The Common Application essay is a crucial step in the college admissions process for most students. Applicants need to choose from one of five different essay prompts. Carefully selecting the right prompt to tell your story is a key step in a successful college application. Here are Homeschool Success’s top tips for selecting the right essay prompt and using this opportunity to create a compelling and effective story.
Strategies for 2015-2016 Common Application Essays
Common Application Essay Choice 1: Some students have a background, identity, interest, or talent that is so meaningful they believe their application would be incomplete without it. If this sounds like you, then please share your story.

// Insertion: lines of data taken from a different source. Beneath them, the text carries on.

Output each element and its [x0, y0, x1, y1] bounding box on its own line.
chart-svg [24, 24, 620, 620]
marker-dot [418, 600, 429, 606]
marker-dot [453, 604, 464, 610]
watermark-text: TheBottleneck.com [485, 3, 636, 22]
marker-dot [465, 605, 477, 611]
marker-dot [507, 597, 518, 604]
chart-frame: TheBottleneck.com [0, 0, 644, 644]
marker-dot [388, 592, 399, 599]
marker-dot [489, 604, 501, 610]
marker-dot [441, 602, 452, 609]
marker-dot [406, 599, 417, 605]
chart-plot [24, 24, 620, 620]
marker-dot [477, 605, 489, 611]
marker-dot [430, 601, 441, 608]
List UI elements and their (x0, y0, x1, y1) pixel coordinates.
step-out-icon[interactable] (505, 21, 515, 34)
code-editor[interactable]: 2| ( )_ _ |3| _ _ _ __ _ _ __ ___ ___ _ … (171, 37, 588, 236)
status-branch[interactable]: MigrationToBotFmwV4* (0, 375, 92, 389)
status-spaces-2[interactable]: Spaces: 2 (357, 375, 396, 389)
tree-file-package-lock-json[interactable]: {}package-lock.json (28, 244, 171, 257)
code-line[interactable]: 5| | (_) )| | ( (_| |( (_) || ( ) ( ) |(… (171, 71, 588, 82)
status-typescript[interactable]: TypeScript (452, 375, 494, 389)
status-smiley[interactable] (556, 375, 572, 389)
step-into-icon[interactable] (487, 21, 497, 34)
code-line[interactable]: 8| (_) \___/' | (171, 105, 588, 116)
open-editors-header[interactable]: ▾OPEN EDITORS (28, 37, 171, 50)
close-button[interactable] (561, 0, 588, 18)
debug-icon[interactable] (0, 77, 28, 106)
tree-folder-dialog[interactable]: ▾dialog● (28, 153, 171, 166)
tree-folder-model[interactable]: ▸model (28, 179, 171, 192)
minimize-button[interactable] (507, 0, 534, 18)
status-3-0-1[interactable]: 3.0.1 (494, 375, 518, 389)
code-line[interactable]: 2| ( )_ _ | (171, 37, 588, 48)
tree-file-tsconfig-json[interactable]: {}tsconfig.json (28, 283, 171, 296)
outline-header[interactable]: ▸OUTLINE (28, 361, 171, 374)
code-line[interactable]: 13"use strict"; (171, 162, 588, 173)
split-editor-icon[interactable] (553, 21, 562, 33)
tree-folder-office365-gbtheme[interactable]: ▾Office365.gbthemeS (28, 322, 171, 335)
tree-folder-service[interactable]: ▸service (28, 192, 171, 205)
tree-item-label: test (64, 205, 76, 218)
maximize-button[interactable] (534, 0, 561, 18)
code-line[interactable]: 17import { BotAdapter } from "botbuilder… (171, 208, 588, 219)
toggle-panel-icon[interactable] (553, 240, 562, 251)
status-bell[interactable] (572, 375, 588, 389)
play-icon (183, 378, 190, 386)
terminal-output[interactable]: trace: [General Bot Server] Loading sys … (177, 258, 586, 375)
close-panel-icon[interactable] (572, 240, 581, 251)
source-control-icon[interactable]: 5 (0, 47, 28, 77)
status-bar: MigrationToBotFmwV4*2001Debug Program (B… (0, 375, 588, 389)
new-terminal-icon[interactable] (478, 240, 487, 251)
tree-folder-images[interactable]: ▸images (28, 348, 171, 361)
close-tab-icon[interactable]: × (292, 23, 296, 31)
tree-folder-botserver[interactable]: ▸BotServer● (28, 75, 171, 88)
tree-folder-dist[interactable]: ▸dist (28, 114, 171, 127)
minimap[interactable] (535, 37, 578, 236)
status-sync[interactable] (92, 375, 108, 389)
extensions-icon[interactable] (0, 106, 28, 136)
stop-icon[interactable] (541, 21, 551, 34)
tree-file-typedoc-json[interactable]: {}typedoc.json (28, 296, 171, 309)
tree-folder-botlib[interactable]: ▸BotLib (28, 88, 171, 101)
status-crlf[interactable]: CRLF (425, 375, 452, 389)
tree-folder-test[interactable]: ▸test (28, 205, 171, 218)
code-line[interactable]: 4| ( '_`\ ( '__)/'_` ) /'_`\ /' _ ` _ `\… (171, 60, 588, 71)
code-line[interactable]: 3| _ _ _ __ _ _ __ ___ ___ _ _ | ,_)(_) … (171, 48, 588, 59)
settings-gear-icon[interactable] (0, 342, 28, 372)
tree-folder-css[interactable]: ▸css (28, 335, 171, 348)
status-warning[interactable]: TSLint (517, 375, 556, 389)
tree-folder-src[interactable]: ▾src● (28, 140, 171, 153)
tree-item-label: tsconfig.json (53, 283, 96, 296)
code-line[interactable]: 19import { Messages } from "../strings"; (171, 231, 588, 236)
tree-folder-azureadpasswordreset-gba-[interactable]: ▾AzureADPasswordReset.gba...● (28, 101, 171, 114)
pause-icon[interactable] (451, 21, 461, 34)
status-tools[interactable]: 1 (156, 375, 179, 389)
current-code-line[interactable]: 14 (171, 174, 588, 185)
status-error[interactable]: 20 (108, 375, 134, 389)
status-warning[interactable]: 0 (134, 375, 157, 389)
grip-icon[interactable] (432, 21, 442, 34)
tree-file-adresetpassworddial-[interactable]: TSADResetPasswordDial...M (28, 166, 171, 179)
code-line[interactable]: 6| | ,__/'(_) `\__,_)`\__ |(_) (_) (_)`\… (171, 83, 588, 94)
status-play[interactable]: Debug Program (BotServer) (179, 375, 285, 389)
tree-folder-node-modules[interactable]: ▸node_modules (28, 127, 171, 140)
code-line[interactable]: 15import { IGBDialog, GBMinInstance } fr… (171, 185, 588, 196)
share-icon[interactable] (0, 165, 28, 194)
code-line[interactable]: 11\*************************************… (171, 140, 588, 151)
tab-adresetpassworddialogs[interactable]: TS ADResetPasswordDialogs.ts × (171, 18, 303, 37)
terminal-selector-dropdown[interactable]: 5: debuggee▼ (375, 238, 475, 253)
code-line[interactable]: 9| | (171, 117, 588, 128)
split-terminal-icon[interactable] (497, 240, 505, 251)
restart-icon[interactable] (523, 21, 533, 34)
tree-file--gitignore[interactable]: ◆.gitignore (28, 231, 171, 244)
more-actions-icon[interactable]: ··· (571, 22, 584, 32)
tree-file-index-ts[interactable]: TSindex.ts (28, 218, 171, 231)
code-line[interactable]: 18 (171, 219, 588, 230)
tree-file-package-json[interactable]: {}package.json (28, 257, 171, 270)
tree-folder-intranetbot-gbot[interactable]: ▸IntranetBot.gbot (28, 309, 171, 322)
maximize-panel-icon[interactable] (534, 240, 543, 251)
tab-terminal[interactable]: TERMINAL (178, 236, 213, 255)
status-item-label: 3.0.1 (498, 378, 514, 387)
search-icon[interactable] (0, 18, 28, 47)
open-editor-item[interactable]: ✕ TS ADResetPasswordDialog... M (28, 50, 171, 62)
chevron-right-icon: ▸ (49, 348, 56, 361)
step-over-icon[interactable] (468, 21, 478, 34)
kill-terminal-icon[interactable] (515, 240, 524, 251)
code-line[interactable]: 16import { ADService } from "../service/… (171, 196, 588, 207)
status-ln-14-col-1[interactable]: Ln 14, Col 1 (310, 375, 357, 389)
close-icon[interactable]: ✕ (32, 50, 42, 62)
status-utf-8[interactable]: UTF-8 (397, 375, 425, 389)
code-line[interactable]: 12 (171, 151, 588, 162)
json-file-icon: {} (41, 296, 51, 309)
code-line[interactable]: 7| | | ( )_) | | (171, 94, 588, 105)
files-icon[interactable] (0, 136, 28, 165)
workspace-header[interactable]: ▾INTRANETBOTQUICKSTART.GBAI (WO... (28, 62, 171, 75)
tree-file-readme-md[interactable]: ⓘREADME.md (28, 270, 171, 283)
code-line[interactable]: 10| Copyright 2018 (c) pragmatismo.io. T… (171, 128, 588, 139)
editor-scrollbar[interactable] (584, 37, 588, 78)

Strategy: Some students and counselors consider this prompt the “topic of your choice.” It is a broad-sweeping and general prompt which makes it appealing to students who don’t easily find a fit with the other prompts. In a survey of college admissions officers this was chosen as the prompt that was considered “most effective” in allowing students to tell a compelling story in their essay. Key words to note are “so meaningful” and “application would be incomplete without it.” In other words, this is not the place for a cute little story about something funny that happened one day – unless the story reveals something really meaningful about you. If you choose this prompt, be sure you are talking about something that has truly shaped who you are.
Common Application Essay Choice 2: The lessons we take from failure can be fundamental to later success. Recount an incident or time when you experienced failure. How did it affect you, and what did you learn from the experience?
Strategy: This prompt has been slightly reworded from the last admissions cycle. It now includes a reference not just to failure but to “later success.” That’s a good sign students should emphasize the resolution of the problem and how it relates to their future success. Also, for this essay, students will want to make sure the problem they choose is actually a real and substantial problem. Writing about the time you got a bad grade or didn’t win the big game may make you sound indulged and fragile. If the problem came about as a result of your bad choices, make sure you put sufficient emphasis on the resolution and lessons learned. It is preferred if the resolution came about due to your actions rather than someone someone imposed on you. In most cases it is best to avoid anything that makes you look like a bad college candidate (drunk driving, shoplifting, cheating, etc.)
Common Application Essay Choice 3: Reflect on a time when you challenged a belief or idea. What prompted you to act? Would you make the same decision again?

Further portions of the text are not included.